Pedro, aliás, já conhecia Guinga. Ele estudava em Boston quando foi a um show do músico na cidade. A paixão pela música do mestre foi tamanha que levou Pedro até a porta do quarto de hotel onde estava Guinga, em uma situação pouco explicada por ambos. “Eu sabia que você era familiar, mas em uma situação como essas, o melhor é esquecer”, disse Guinga às gargalhadas diante de um garoto com um gorro à Egberto Gismonti.

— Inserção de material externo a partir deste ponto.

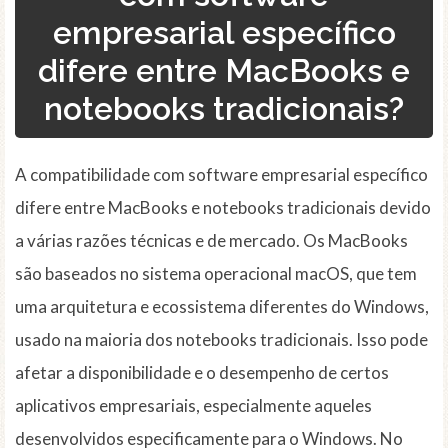
empresarial específico
difere entre MacBooks e
notebooks tradicionais?
A compatibilidade com software empresarial específico
difere entre MacBooks e notebooks tradicionais devido
a várias razões técnicas e de mercado. Os MacBooks
são baseados no sistema operacional macOS, que tem
uma arquitetura e ecossistema diferentes do Windows,
usado na maioria dos notebooks tradicionais. Isso pode
afetar a disponibilidade e o desempenho de certos
aplicativos empresariais, especialmente aqueles
desenvolvidos especificamente para o Windows. No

Thiago, outro participante do bate-papo, subiu ao palco e cantou duas belas músicas autorais, enquanto Guinga estava de olho em seu violão para comprar. Deu dicas ao jovem de interpretação, mas deixou de lado a compra do instrumento, por causa de sua sonoridade aguda.

A conversa é tão franca, como se Guinga fosse já amigo de todos os ouvintes, que até revelou que sua filha, que é a coisa mais linda do mundo, às vezes se sente feia, passa por esses momentos de baixa autoestima. A reportagem do Entresons interveio, pedindo o telefone da moça para elevar o moral, mas não teve sucesso apesar da graça do interlocutor. “Tu vai ter que tocar saxofone para o marido dela primeiro. (risos!) Mas vai nessa, se der bem cara. Você é entrão mesmo hein cara. Eu gosto de genro assim (risos). Porque se não der certo com ela, quem sabe não dá certo comigo (gargalhadas). Mas você vai ter que malhar um pouquinho!”

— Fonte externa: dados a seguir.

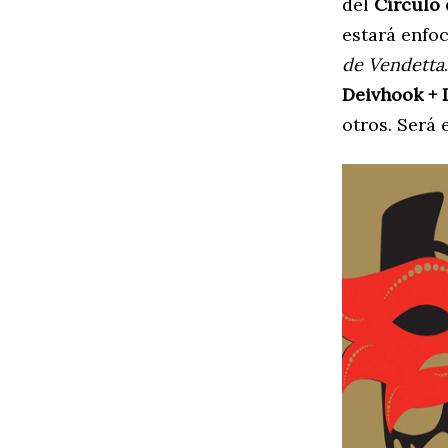
del
Círculo 
estará enfo
de Vendetta
Deivhook + 
otros. Será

Psicólogos consultados pela reportagem se negaram a deitar o caso de Guinga no divã argumentando sigilo médico. Mas a reportagem apurou que, além da baixa autoestima, Guinga é birrento como uma criança. Há dois anos ele não joga mais bola com Chico Buarque por causa de uma boba discussão em campo, momentos nos quais Guinga tinha mais contato com o ser humano Chico, com todas as suas manias e imperfeições, uma amizade que ele preza muito, com saudades até de ouvir o Chico perguntar, após dez anos de convivência: “seu café é com ou sem açúcar?”

A música de Guinga pode não tocar na novela. Ele pode não fazer shows que reúna multidões. Mas ele sempre será o planeta raro com quatro sóis. Se crise houver em sua sensação de não passar emoção para o público, coisa que a plateia nem pode acreditar nesse sentimento, isso talvez possa significar que novos sons estão para surgir de seu incrível universo.